Prompt => Which lines in the records below include the word "MOBIL"? Report each of them in full.

Data supplied =>
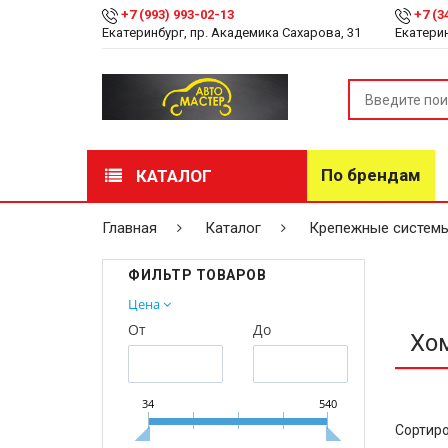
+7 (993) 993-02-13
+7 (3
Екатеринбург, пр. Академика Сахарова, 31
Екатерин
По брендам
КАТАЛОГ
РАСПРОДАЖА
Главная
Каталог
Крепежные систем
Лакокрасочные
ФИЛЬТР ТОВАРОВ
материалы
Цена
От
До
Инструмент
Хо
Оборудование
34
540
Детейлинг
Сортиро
* * *
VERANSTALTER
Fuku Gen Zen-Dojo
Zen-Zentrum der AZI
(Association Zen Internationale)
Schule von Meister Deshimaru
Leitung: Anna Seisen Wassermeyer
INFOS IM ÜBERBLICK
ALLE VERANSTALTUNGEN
---
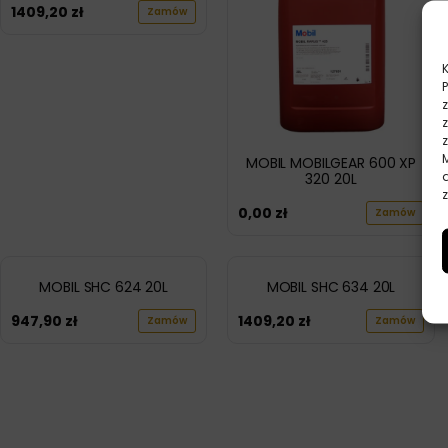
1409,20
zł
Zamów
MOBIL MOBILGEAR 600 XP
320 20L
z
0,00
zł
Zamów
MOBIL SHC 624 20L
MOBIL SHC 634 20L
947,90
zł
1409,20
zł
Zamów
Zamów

Worked solution =>
MOBIL MOBILGEAR 600 XP
MOBIL SHC 624 20L
MOBIL SHC 634 20L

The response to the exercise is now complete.